For the entries below, copy exactly the line that contains "World Bank Group and IMF" through the line that contains "lead to commercial success. This", both ends included, and exclude all pictures.

######

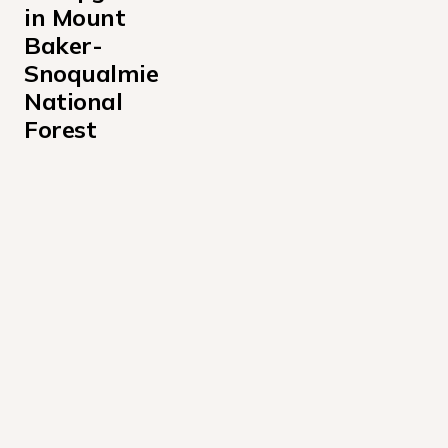
in Mount 
Baker-
Snoqualmie 
National 
Forest
Bayview Campground
Beckler River Campground
Bedal Campground
Boulder Creek Campground
Buck Creek Campground
Clear Creek Campground
Denny Creek Campground
Douglas Fir Campground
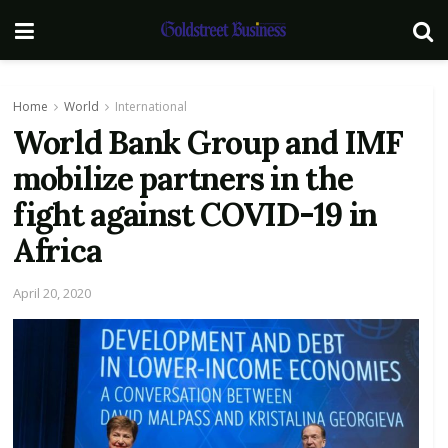
Home
World
International
World Bank Group and IMF
mobilize partners in the
fight against COVID-19 in
Africa
April 20, 2020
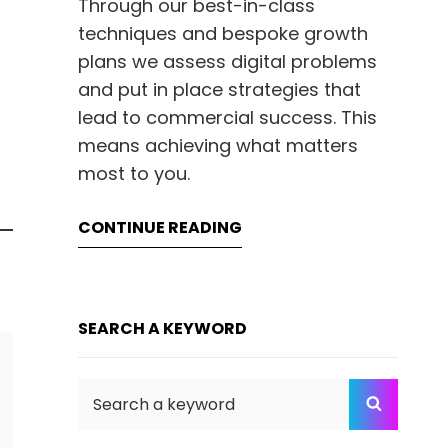
Through our best-in-class
techniques and bespoke growth
plans we assess digital problems
and put in place strategies that
lead to commercial success. This
means achieving what matters
most to you.
CONTINUE READING
SEARCH A KEYWORD
Search
SEARC
for:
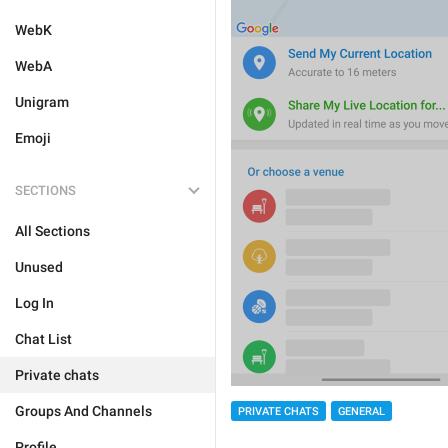
WebK
WebA
Unigram
Emoji
SECTIONS
All Sections
Unused
Log In
Chat List
Private chats
Groups And Channels
PRIVATE CHATS
GENERAL
Profile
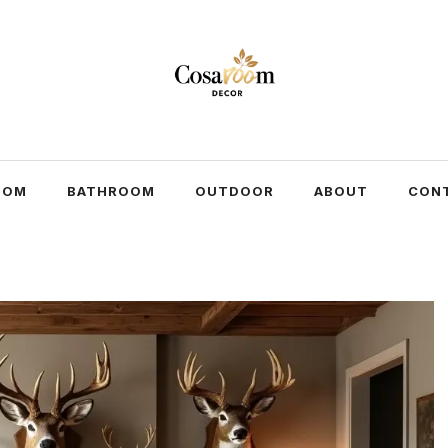
OOM
BATHROOM
OUTDOOR
ABOUT
CON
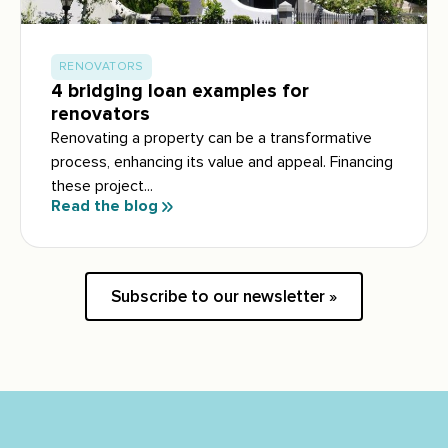
RENOVATORS
4 bridging loan examples for
renovators
Renovating a property can be a transformative
process, enhancing its value and appeal. Financing
these project...
Read the blog
Subscribe to our newsletter »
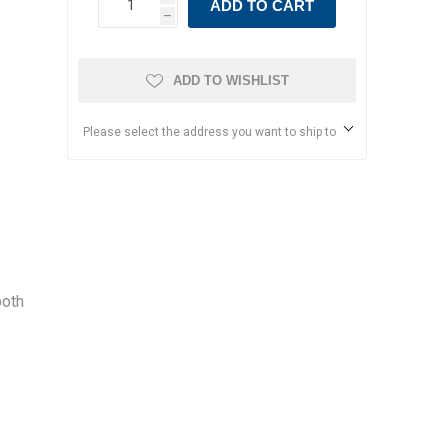
ADD TO CART
h
ADD TO WISHLIST
Please select the address you want to ship to
both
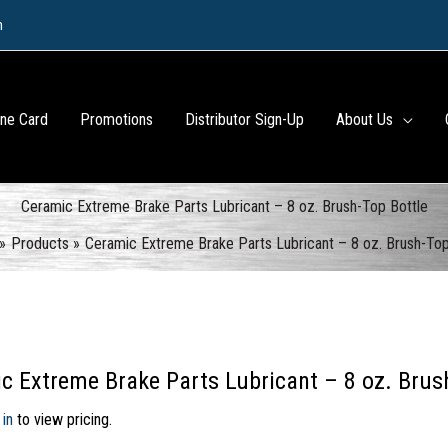
m
ine Card
Promotions
Distributor Sign-Up
About Us
Ceramic Extreme Brake Parts Lubricant – 8 oz. Brush-Top Bottle
Products
Ceramic Extreme Brake Parts Lubricant – 8 oz. Brush-Top
c Extreme Brake Parts Lubricant – 8 oz. Brus
 in
to view pricing.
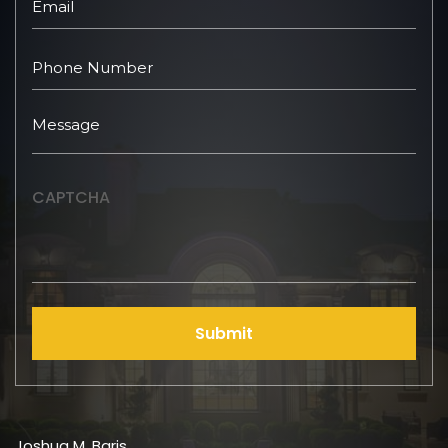
CAPTCHA
Submit
Joshua M. Baris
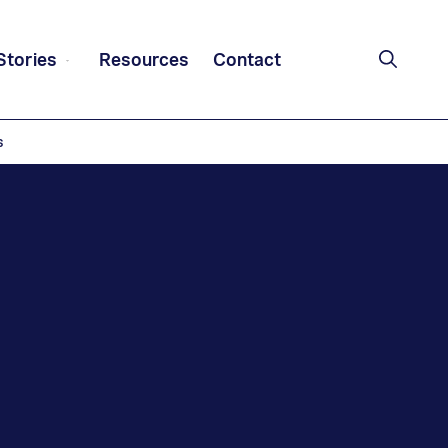
Stories
Resources
Contact
s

######

Exercise result:
World Bank Group and IMF
mobilize partners in the
fight against COVID-19 in
Africa
April 20, 2020
Through our best-in-class
techniques and bespoke growth
plans we assess digital problems
and put in place strategies that
lead to commercial success. This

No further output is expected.